Rottweil

Gummibärchen ersetzen echte Organe

von Stefanie Siegmeier

Rottweil - Was muss ich bei einer Darmspiegelung beachten, und wie funktioniert eigentlich die Schlüsselloch-Chirurgie? Diesen und anderen Fragen konnten die Besucher der "Nacht der Medizin" in der Helios-Klinik nachgehen.
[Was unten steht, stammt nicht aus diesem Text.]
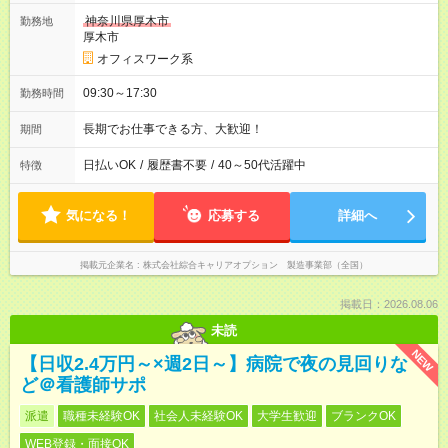
神奈川県厚木市
勤務地
厚木市
オフィスワーク系
09:30～17:30
勤務時間
長期でお仕事できる方、大歓迎！
期間
日払いOK
/
履歴書不要
/
40～50代活躍中
特徴
気になる！
応募する
詳細へ
掲載元企業名
株式会社綜合キャリアオプション 製造事業部（全国）
掲載日：2026.08.06
未読
NEW
【日収2.4万円～×週2日～】病院で夜の見回りな
ど＠看護師サポ
派遣
職種未経験OK
社会人未経験OK
大学生歓迎
ブランクOK
WEB登録・面接OK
"Die Resonanz war sehr gut, und die Besucher haben ein positives Feedback gegeben", informiert Pressesprecherin Andrea Schmider.

Für einen Freitagabend ist in der Rottweiler Helios-Klinik eine Menge los. Besucher schlendern, in dunkelblaue Veranstaltungsflyer vertieft, über die Gänge. Farbige Linien weisen ihnen den Weg zu den verschiedenen Aktionen. Beim Operationssaal stehen die Türen offen. So mancher Gast zögert zunächst, die Räume zu betreten. Doch es warten eine ganze Menge Informationen und Mitmachaktionen.

Teddybärenklinik lässt Kinder strahlen

In der Teddybärklinik hat ein kleiner Junge große Sorge um seinen Plüschpinguin, der sich offenbar den Kopf angestoßen hat. Auf der Liege wird er von einem Arzt untersucht. Sogleich bekommt er einen dicken weißen Kopfverband, und der Junge strahlt.

Nebenan steht eine Bauchspiegelung auf dem Programm. Hier kann man sich selbst an den endoskopischen Instrumenten versuchen. Gar nicht so einfach, die Gummibärchen, die in der OP-Puppe statt echter Organe zu finden sind, mittels der endoskopischen Instrumente von einer in die andere Schüssel zu bugsieren. Schnell wird offenbar, welche Leistung die Operateure hier erbringen.

Kinderschminken und Arm eingipsen

Weiter geht es durch die Gänge. Mutige Kinder können sich ihren Arm eingipsen lassen. Wem das zu heftig ist, der kann zum Kinderschminken gleich daneben gehen. An allen Stationen sind Ärzte zu finden, die den Besuchern alles ausführlich erklären und Fragen beantworten. Beispielsweise informiert Claus-Peter Rebhan vom Pflegedienst über moderne Wege bei der Beatmung. Für Intensivpatienten gibt es nun ganz neue Möglichkeiten, sagt er.

Aber nicht nur eine ganze Menge Informationen hat das Helios-Team parat, sondern es gibt auch eine Reihe Aktionen, bei denen die Besucher selbst ausprobieren dürfen. So kann man beispielsweise in den Alterssimulationsanzug schlüpfen oder an der Bela­stungs- und Trittanalyse teilnehmen.

Diverse Vorträge ergänzen das Programm. Lediglich beim Kreißsaal bleiben den Besuchern die Türen verschlossen. Aber wer genau hinhört, der kann das zarte Stimmchen eines neuen Erdenbürgers vernehmen, der hier gerade das Licht der Welt erblickt hat. Auch das gehört dazu. Die "Nacht der Medizin" hat jedenfalls spannende Einblicke gewährt. Und nicht nur die Besucher, auch die Veranstalter waren sehr zufrieden.